**Work instruction:**
Only a number is expected in reply: the count of lines below where the word "Account" occurs.

**Extracted material:**
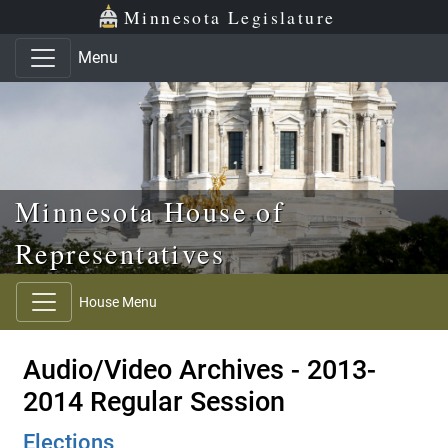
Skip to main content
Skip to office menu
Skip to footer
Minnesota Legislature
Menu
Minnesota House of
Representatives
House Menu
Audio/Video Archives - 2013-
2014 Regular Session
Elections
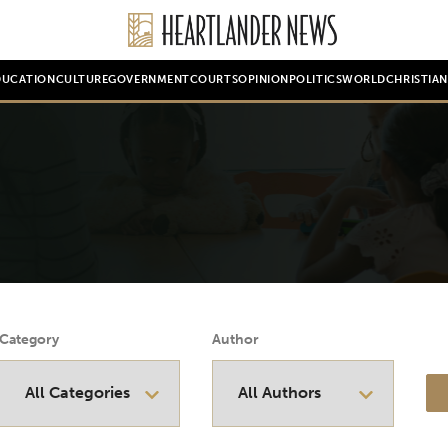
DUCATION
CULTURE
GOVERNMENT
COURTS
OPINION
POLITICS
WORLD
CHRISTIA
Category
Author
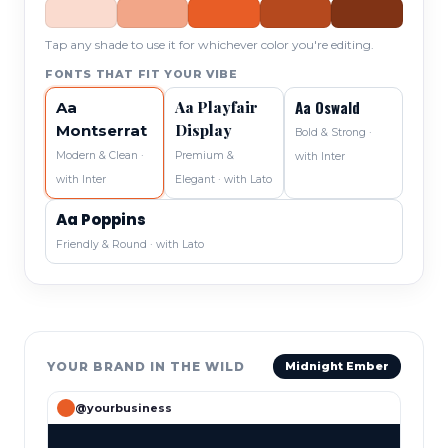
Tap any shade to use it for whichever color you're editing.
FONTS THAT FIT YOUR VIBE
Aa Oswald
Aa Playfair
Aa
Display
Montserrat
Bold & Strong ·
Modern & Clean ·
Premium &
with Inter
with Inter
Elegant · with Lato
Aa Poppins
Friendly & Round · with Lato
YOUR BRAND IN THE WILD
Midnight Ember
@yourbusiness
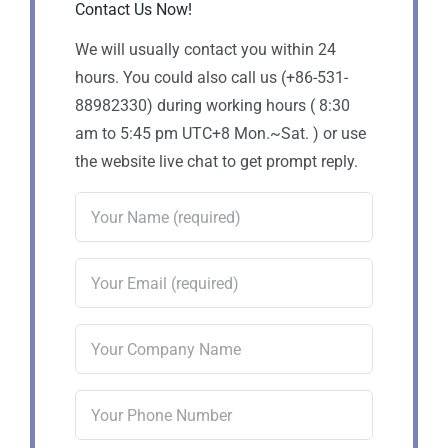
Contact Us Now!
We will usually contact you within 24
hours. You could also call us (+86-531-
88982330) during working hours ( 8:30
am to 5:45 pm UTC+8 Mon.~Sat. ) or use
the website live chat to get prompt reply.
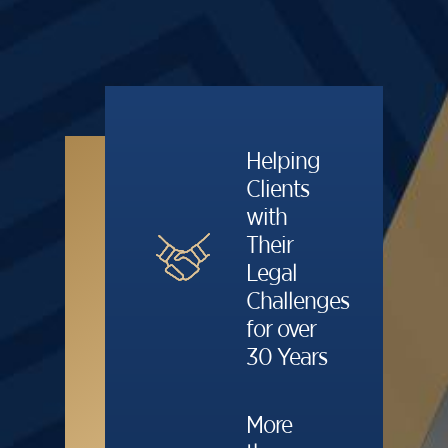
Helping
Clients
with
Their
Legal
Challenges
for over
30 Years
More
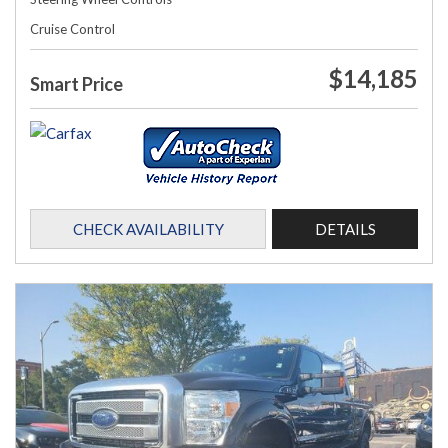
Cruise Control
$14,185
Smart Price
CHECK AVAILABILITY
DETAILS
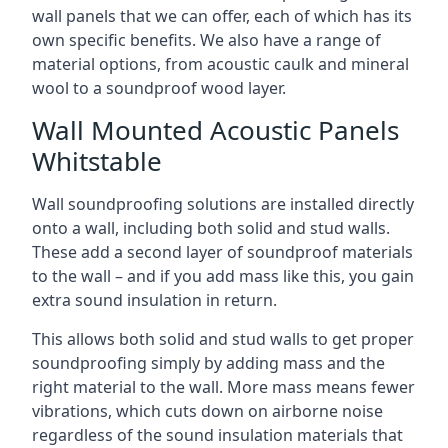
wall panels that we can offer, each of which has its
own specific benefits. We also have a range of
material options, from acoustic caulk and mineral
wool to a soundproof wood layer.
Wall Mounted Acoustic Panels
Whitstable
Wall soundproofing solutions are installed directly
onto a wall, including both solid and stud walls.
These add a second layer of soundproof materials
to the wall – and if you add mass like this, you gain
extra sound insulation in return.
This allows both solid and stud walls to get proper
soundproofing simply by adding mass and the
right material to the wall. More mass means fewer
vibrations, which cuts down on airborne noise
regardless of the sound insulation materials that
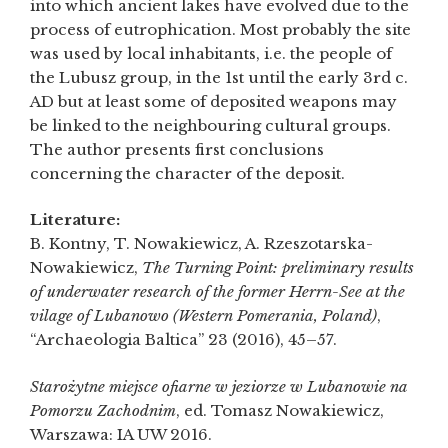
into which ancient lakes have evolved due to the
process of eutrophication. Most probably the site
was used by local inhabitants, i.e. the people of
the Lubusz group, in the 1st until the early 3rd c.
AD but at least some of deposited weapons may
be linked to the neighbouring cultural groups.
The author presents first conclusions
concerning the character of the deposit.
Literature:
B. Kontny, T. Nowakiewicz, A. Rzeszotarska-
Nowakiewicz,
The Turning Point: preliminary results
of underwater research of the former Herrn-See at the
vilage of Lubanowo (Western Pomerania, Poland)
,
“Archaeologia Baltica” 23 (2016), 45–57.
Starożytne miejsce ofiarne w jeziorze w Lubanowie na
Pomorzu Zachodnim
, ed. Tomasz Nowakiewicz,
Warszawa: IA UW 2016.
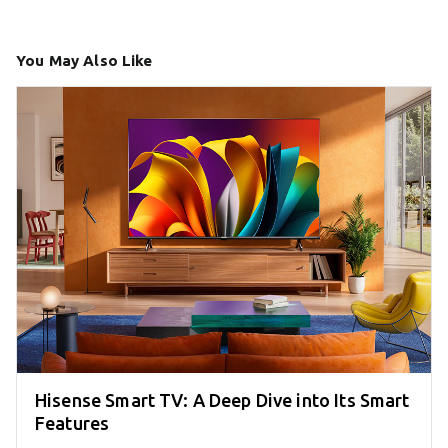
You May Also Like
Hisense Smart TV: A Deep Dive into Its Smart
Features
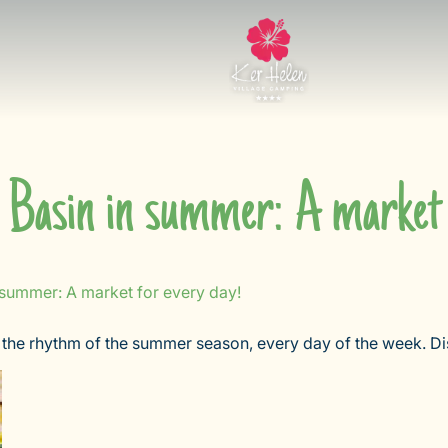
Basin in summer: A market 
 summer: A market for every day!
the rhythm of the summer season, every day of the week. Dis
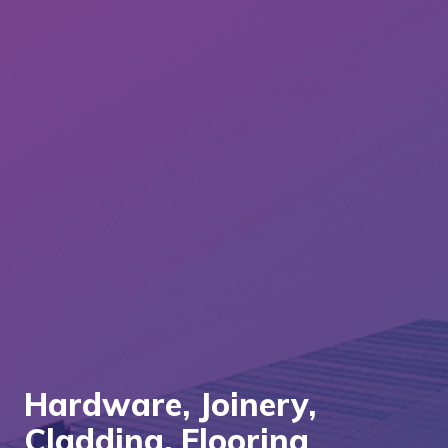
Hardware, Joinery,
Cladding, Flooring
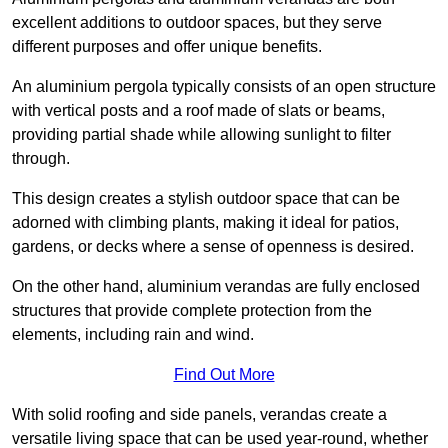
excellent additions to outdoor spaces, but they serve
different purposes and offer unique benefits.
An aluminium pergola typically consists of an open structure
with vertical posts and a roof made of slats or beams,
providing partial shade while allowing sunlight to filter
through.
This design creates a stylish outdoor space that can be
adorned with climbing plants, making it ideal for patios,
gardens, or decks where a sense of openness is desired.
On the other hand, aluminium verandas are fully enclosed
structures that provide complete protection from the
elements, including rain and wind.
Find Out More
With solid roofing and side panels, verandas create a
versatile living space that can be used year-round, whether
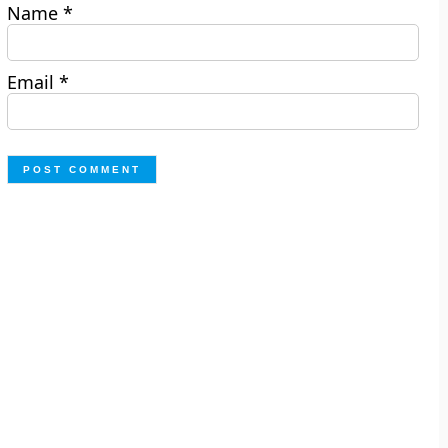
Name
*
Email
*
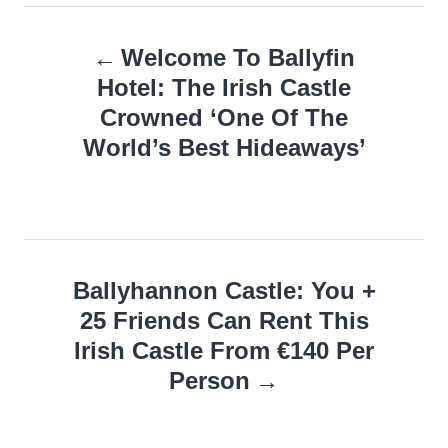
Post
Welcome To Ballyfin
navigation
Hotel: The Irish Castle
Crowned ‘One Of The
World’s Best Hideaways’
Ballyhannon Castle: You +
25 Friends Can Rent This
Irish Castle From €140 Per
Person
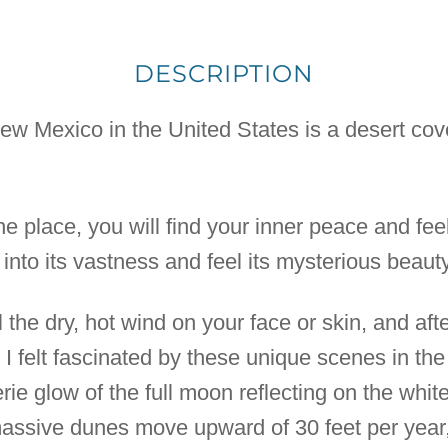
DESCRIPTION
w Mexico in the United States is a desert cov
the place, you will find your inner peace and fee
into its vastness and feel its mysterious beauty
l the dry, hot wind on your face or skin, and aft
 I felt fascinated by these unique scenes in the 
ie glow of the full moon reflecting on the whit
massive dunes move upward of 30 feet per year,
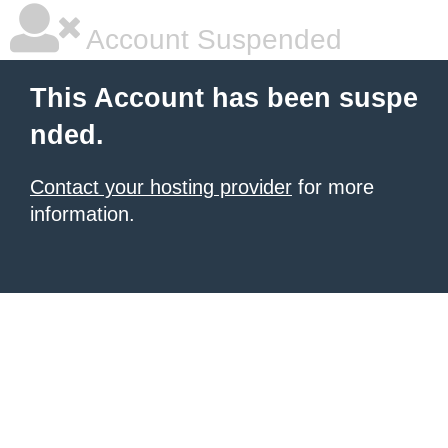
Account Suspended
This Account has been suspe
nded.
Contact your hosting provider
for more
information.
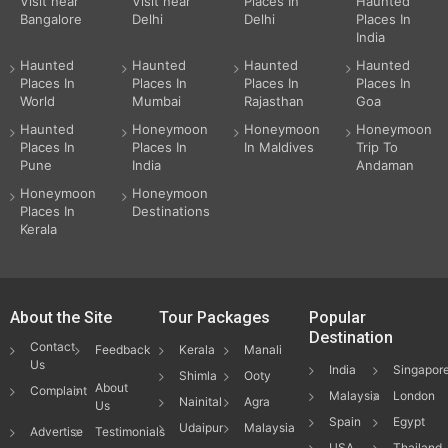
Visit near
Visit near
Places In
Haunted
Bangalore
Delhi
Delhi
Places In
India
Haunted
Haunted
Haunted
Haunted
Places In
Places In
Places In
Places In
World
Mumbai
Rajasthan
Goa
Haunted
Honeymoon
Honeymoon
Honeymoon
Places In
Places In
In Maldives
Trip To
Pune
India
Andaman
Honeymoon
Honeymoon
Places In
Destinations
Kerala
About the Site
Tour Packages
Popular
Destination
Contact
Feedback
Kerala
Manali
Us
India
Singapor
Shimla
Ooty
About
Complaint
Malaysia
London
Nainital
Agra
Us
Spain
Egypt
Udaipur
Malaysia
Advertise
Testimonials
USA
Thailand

**The completed task:**
2